──────── EXERCISE INPUT ────────
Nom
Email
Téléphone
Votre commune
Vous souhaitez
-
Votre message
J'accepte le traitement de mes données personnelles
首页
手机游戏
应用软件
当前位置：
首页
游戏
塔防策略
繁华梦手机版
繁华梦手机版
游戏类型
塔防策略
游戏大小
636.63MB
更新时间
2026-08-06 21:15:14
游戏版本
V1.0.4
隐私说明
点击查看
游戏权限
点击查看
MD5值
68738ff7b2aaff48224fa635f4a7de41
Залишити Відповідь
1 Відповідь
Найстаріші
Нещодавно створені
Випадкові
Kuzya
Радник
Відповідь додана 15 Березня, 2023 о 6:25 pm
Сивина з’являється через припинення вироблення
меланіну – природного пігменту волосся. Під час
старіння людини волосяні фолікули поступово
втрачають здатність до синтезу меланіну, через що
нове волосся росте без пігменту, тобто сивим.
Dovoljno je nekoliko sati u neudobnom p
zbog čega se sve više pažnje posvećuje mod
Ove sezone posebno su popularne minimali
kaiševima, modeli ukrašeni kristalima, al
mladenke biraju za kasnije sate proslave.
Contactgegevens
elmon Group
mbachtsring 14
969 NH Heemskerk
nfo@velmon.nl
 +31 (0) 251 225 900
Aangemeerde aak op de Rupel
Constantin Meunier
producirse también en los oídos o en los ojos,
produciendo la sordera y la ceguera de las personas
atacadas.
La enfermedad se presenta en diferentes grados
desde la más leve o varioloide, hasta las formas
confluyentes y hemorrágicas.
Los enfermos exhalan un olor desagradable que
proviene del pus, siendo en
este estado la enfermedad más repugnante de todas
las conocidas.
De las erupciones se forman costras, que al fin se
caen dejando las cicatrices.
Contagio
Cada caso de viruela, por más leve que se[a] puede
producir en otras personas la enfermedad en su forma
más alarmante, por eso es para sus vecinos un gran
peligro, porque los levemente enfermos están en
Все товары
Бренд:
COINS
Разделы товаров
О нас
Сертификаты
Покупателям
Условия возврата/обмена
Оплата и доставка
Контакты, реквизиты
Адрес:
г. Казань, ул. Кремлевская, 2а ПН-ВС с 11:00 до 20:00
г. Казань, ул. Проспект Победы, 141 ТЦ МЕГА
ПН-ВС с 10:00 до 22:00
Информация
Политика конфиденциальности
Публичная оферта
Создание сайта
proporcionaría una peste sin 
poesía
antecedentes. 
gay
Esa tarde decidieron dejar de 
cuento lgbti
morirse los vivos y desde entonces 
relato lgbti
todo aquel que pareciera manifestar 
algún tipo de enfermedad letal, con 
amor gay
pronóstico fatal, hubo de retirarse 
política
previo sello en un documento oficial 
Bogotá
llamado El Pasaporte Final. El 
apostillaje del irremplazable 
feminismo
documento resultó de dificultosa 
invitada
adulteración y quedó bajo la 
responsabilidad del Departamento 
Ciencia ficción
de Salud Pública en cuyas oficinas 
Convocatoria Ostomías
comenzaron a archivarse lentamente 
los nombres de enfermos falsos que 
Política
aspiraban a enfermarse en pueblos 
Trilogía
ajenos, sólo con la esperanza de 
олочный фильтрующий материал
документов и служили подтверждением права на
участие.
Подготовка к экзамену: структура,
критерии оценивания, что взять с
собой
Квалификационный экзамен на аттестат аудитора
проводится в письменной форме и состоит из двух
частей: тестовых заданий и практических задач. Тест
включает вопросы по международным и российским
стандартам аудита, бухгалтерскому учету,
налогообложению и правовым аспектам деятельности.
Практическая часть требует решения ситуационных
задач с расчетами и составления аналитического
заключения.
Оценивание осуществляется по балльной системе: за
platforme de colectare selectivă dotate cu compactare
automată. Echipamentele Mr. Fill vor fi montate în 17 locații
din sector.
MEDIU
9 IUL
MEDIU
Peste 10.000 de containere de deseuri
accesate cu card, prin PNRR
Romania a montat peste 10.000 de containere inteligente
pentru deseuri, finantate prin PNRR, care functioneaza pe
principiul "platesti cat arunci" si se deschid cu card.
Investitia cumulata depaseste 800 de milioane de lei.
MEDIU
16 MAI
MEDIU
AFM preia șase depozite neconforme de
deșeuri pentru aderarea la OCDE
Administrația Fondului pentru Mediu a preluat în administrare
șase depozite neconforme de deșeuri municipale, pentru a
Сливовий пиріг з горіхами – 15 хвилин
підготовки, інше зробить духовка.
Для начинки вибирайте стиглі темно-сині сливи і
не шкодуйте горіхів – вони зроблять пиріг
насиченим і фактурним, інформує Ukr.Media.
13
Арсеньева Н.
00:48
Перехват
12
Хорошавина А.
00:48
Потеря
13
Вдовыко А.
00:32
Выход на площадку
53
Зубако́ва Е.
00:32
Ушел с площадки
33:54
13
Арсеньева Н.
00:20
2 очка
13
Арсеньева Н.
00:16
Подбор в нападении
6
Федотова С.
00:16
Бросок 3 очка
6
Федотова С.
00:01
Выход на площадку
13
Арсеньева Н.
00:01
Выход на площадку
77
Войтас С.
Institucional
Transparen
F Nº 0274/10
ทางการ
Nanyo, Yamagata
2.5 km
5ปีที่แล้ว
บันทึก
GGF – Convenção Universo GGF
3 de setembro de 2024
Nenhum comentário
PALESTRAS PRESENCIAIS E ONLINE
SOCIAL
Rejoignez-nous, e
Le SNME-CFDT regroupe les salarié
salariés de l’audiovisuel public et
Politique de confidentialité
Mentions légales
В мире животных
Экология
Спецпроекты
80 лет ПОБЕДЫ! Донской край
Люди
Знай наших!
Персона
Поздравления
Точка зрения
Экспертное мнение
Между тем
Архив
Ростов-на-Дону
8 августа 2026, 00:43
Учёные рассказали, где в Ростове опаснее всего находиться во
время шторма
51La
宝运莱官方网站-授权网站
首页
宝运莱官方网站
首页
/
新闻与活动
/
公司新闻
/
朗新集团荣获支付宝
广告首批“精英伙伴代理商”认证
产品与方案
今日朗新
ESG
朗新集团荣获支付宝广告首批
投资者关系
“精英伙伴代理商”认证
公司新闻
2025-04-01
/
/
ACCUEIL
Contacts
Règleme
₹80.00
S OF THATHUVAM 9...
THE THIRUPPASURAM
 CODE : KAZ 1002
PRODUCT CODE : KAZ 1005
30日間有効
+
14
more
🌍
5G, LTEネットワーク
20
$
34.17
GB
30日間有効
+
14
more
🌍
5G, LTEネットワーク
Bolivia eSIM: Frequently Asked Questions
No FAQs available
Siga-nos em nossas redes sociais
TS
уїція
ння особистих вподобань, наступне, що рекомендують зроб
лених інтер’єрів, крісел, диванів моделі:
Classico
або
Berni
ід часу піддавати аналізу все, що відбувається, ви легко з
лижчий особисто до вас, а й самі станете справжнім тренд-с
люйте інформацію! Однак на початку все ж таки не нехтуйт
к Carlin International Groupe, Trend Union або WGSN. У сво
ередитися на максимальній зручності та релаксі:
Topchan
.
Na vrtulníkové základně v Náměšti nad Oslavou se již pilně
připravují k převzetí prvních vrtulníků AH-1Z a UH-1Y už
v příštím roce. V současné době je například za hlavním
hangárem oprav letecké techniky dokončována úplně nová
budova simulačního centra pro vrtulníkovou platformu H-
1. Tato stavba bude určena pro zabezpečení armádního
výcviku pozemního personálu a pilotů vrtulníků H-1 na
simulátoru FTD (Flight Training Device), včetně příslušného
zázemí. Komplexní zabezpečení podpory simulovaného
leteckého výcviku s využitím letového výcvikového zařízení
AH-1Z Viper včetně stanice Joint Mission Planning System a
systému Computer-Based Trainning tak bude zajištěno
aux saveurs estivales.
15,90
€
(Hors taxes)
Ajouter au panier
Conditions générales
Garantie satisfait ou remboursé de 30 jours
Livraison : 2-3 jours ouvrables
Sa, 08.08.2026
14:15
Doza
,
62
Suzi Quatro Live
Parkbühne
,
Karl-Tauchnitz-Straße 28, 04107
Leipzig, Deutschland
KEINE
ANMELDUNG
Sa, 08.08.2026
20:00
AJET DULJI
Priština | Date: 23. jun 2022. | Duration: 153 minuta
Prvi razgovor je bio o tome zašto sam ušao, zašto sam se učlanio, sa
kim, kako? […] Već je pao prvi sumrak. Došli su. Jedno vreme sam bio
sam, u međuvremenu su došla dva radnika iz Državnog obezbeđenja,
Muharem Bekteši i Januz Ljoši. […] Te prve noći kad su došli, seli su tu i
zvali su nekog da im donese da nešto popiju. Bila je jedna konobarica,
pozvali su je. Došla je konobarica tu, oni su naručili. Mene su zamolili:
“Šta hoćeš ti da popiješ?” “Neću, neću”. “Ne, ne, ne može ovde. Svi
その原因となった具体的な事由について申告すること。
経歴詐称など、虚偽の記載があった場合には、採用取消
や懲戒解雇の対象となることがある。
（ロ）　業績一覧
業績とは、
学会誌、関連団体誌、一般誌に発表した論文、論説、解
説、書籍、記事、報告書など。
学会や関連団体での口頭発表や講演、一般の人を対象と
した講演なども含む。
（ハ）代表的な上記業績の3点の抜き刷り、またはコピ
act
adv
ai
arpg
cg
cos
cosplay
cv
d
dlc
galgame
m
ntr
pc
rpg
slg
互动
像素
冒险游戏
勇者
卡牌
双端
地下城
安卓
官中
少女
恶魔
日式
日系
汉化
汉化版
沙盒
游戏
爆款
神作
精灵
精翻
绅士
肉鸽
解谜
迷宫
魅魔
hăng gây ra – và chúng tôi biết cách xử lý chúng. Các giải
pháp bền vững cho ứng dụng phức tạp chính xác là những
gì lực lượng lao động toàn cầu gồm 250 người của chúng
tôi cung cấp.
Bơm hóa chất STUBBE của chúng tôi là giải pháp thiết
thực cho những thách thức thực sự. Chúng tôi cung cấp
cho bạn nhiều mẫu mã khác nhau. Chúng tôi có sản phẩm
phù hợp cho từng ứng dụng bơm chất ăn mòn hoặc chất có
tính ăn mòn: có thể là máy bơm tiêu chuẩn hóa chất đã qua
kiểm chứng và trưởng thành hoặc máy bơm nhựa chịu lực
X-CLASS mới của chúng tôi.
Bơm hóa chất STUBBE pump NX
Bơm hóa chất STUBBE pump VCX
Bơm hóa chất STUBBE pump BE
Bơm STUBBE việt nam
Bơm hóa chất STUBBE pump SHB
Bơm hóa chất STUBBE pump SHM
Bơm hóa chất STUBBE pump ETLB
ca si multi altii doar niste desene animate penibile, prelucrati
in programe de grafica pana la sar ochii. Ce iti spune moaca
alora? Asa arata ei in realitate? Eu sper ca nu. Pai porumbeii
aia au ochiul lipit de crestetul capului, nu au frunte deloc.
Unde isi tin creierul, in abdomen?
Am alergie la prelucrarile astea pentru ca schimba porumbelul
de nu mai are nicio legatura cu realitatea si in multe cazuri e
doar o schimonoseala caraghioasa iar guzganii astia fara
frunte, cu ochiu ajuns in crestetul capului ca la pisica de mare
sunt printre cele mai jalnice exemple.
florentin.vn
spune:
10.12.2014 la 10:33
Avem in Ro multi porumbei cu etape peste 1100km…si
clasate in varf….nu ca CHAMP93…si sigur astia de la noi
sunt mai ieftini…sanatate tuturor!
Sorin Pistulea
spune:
────────
§ **EXERCISE**
From the records above, transcribe without alteration every line from the one with "説、書籍、記事、報告書など。" to the one with "alora? Asa arata", inclusive.

§ **WRITTEN ANSWER**
説、書籍、記事、報告書など。
学会や関連団体での口頭発表や講演、一般の人を対象と
した講演なども含む。
（ハ）代表的な上記業績の3点の抜き刷り、またはコピ
act
adv
ai
arpg
cg
cos
cosplay
cv
d
dlc
galgame
m
ntr
pc
rpg
slg
互动
像素
冒险游戏
勇者
卡牌
双端
地下城
安卓
官中
少女
恶魔
日式
日系
汉化
汉化版
沙盒
游戏
爆款
神作
精灵
精翻
绅士
肉鸽
解谜
迷宫
魅魔
hăng gây ra – và chúng tôi biết cách xử lý chúng. Các giải
pháp bền vững cho ứng dụng phức tạp chính xác là những
gì lực lượng lao động toàn cầu gồm 250 người của chúng
tôi cung cấp.
Bơm hóa chất STUBBE của chúng tôi là giải pháp thiết
thực cho những thách thức thực sự. Chúng tôi cung cấp
cho bạn nhiều mẫu mã khác nhau. Chúng tôi có sản phẩm
phù hợp cho từng ứng dụng bơm chất ăn mòn hoặc chất có
tính ăn mòn: có thể là máy bơm tiêu chuẩn hóa chất đã qua
kiểm chứng và trưởng thành hoặc máy bơm nhựa chịu lực
X-CLASS mới của chúng tôi.
Bơm hóa chất STUBBE pump NX
Bơm hóa chất STUBBE pump VCX
Bơm hóa chất STUBBE pump BE
Bơm STUBBE việt nam
Bơm hóa chất STUBBE pump SHB
Bơm hóa chất STUBBE pump SHM
Bơm hóa chất STUBBE pump ETLB
ca si multi altii doar niste desene animate penibile, prelucrati
in programe de grafica pana la sar ochii. Ce iti spune moaca
alora? Asa arata ei in realitate? Eu sper ca nu. Pai porumbeii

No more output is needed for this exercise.